━━━ Input data
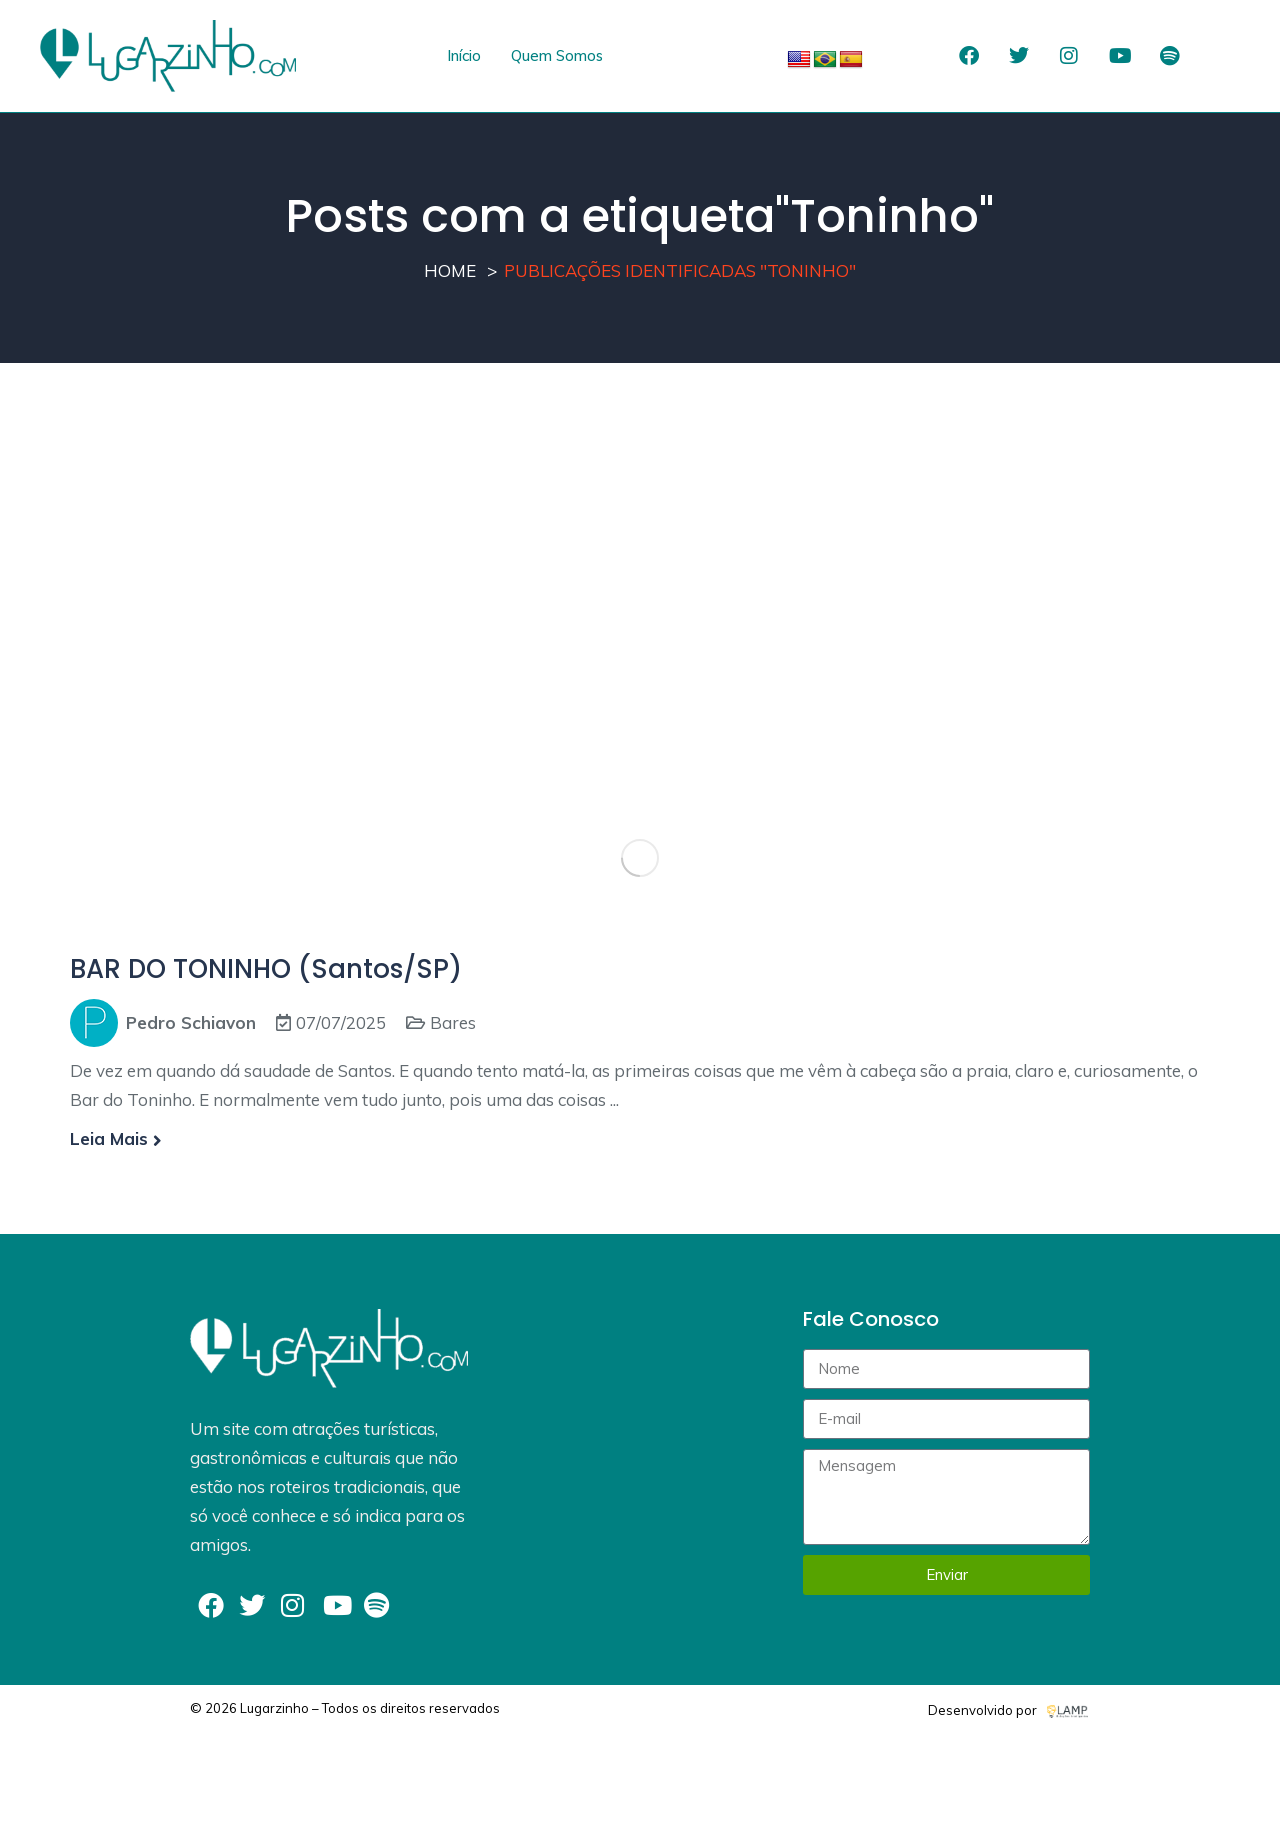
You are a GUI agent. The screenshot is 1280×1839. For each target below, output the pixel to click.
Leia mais (116, 1138)
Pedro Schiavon (191, 1022)
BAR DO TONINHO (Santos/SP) (266, 969)
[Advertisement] (640, 563)
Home (450, 270)
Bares (453, 1022)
━━━━━━
▶ What you will do: Transcribe the records above exactly, leaving every picture out of the copy.

▶ Answer for this exercise:
You are a GUI agent. The screenshot is 1280×1839. For each target below, output the pixel to click.
Leia mais (116, 1138)
Pedro Schiavon (191, 1022)
BAR DO TONINHO (Santos/SP) (266, 969)
[Advertisement] (640, 563)
Home (450, 270)
Bares (453, 1022)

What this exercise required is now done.